I was more than a little perturbed by this point. Was like Night of the Living Dead. So we once again move further up the hill to a parking area. I'm finding it a little hard to get in the mood.
He says it was just the local security guys and that they probably wouldn't have recognised me. Ermn, hellooo - I glow in the dark. Little hard to miss.
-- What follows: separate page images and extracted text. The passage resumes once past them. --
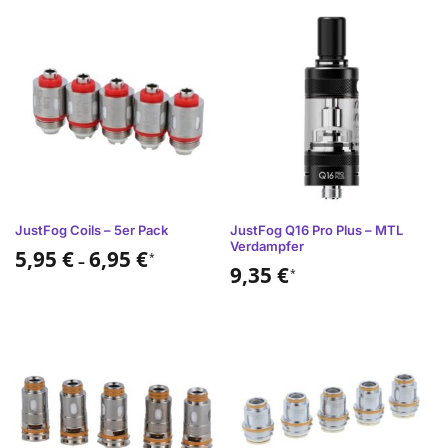
JustFog Coils – 5er Pack
JustFog Q16 Pro Plus – MTL
Verdampfer
5,95
€
6,95
€
*
–
9,35
€
*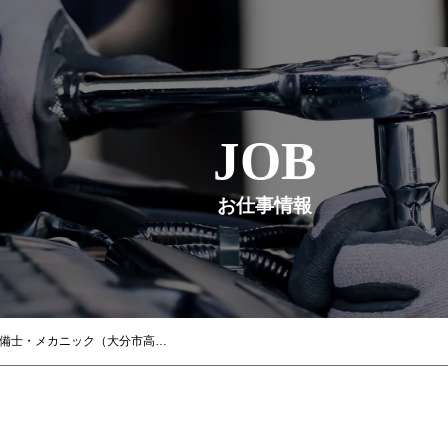
JOB
お仕事情報
【ホンダモビリティ九州】 自動車整備士・メカニック（大分市高城新町）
It was funny and disturbing all at the same time. There's a guy and a girl clearly having some private time so you do your very best to scare the crap out of them. You know, there are internet movie sites for things like that people! Mind you, with MTN's download speed it's probably left a nation in frustration.
Deary me.
So to feign innocence he dropped me off at the petrol station down the road and I took a moto home lol I do feel rather ashamed, lowering the tone of the neighbourhood. This is the third bloke I've brought home since I moved in. I think my guard's a little confused. But what's a gal to do? Trials and tribulations of the heart... *wistful sigh*
Right, I'm off to Nakumatt today to see if I can get them to stock our dictionary. Big conference on the Disability Census tomorrow, then all quite quiet again until the funding comes in. I'm at a loss what to do with myself since I finished my book. Could start another I suppose, but going to get this one proofed and opinioned first.
Weather's been soooo hot since I got back. Every road is like walking down a powderpuff and my bread's turned to toast. Desperate for some rain, roll on the wet season!